Clara Drummond
- Faculty
- Alumni, 2005
Biography
Clara Drummond studied Modern Languages at Cambridge before completing The Drawing Year at The Prince's Drawing School (now the Royal Drawing School) in 2005. She was awarded the Bulldog Award by the Royal Society of Portrait Painters and the Young Artist of the Year Prize by the Society of Women Artists and has had four portraits accepted for the BP Portrait Award at the National Gallery. Group shows include the Jerwood Drawing Prize and The Garrick/Milne Prize. She has had solo shows in Galeribox, Iceland, The Lookout, Aldeburgh, Edel Assanti, Flowers Gallery and most recently with the Museums of Cambridge exhibition 'Discoveries' at Two Temple Place, London. She teaches with the Royal Drawing School at Drawing School West and Drawing School Central and with the Saatchi Gallery and is currently the recipient of the George Crabbe Drawing Residency at Great Glemham, Suffolk.
On drawing
I believe that drawing from observation is a way of understanding, a form of discovery, that when one draws something one looks at that thing with an intensity and concentration that illuminates it and changes the way we see.

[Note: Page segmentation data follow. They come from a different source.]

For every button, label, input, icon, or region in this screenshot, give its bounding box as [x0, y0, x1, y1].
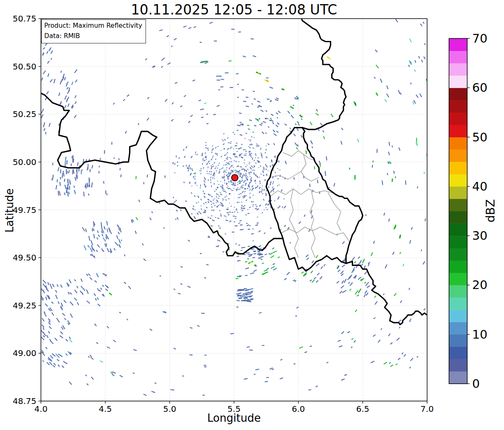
echo-dash: [64, 300, 66, 303]
echo-dash: [281, 189, 282, 191]
echo-dash: [143, 394, 147, 395]
echo-dash: [95, 298, 96, 300]
echo-dash: [411, 227, 413, 229]
echo-dash: [184, 96, 186, 97]
echo-dash: [243, 196, 245, 196]
radar-site-marker: [232, 174, 238, 181]
echo-dash: [248, 139, 249, 140]
colorbar-band: [449, 112, 467, 125]
echo-dash: [424, 43, 425, 45]
echo-dash: [86, 229, 86, 232]
echo-dash: [91, 357, 93, 360]
echo-dash: [75, 96, 76, 98]
echo-dash: [284, 207, 285, 208]
echo-dash: [177, 165, 178, 167]
y-tick-label: 50.25: [13, 109, 36, 119]
echo-dash: [238, 166, 239, 167]
echo-dash: [209, 173, 209, 174]
echo-dash: [254, 167, 254, 167]
echo-dash: [160, 276, 161, 277]
echo-dash: [274, 134, 277, 136]
country-border-path: [41, 93, 283, 256]
echo-dash: [321, 266, 323, 269]
echo-dash: [48, 322, 50, 325]
echo-dash: [246, 223, 247, 224]
echo-dash: [230, 333, 234, 334]
echo-dash: [253, 205, 254, 205]
echo-dash: [251, 156, 252, 158]
echo-dash: [189, 165, 189, 167]
echo-dash: [201, 184, 201, 186]
colorbar-tick-label: 50: [472, 130, 487, 144]
echo-dash: [206, 186, 206, 187]
echo-dash: [203, 61, 207, 62]
echo-dash: [236, 256, 239, 256]
echo-dash: [216, 202, 217, 203]
echo-dash: [73, 155, 73, 158]
echo-dash: [209, 163, 210, 164]
echo-dash: [74, 69, 77, 73]
echo-dash: [70, 313, 72, 318]
echo-dash: [71, 163, 72, 166]
echo-dash: [90, 248, 92, 252]
echo-dash: [229, 212, 231, 212]
colorbar-band: [449, 186, 467, 199]
echo-dash: [213, 203, 214, 204]
echo-dash: [241, 208, 243, 209]
echo-dash: [61, 71, 62, 73]
echo-dash: [178, 293, 180, 294]
echo-dash: [244, 378, 248, 379]
echo-dash: [193, 208, 194, 210]
colorbar-tick-label: 10: [472, 327, 487, 342]
echo-dash: [68, 104, 69, 107]
echo-dash: [365, 272, 367, 274]
echo-dash: [220, 192, 221, 193]
echo-dash: [257, 107, 259, 108]
echo-dash: [253, 257, 256, 258]
echo-dash: [242, 180, 243, 182]
echo-dash: [371, 361, 374, 363]
echo-dash: [270, 253, 272, 255]
echo-dash: [317, 273, 320, 275]
echo-dash: [205, 145, 207, 146]
echo-dash: [86, 184, 86, 189]
echo-dash: [220, 205, 221, 205]
echo-dash: [243, 56, 246, 57]
echo-dash: [107, 347, 110, 349]
echo-dash: [262, 189, 263, 191]
echo-dash: [196, 202, 197, 203]
echo-dash: [217, 181, 218, 182]
echo-dash: [375, 50, 377, 52]
echo-dash: [193, 205, 194, 207]
product-info-box: Product: Maximum Reflectivity Data: RMIB: [41, 19, 146, 43]
echo-dash: [268, 143, 269, 145]
echo-dash: [244, 149, 246, 150]
echo-dash: [214, 162, 215, 164]
echo-dash: [239, 171, 239, 171]
echo-dash: [225, 234, 226, 234]
echo-dash: [231, 147, 232, 147]
echo-dash: [118, 232, 119, 234]
echo-dash: [260, 149, 261, 150]
echo-dash: [49, 321, 50, 322]
echo-dash: [184, 182, 184, 183]
colorbar-band: [449, 137, 467, 150]
echo-dash: [385, 99, 387, 102]
colorbar-band: [449, 236, 467, 248]
echo-dash: [236, 301, 240, 301]
echo-dash: [60, 101, 61, 105]
echo-dash: [389, 219, 389, 222]
echo-dash: [290, 128, 291, 129]
echo-dash: [196, 182, 196, 183]
echo-dash: [237, 202, 238, 203]
echo-dash: [254, 265, 256, 265]
echo-dash: [239, 122, 241, 122]
echo-dash: [89, 185, 90, 187]
echo-dash: [424, 172, 424, 174]
echo-dash: [217, 105, 220, 107]
echo-dash: [270, 101, 271, 102]
echo-dash: [259, 312, 261, 313]
echo-dash: [389, 142, 389, 146]
echo-dash: [105, 289, 108, 291]
echo-dash: [60, 284, 62, 287]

I try to approach my work in this way, never assuming or relying on preconceived ideas, but seeking always to discover anew, and respond to what I see before me rather than drawing what I know.
When one is drawing something from nature its internal logic reveals itself gradually and one becomes conscious of the unity, order and symmetry that underlies all natural forms. I felt this most acutely when drawing the fossil of an Ichthyosaur, a dolphin-like creature that once swam through prehistoric seas.
To me, drawing and the natural form are deeply connected, and whether drawing on the walls of caves or carving an image or form into bone, one has the sense that man's first impulse to create was in direct response to the natural world.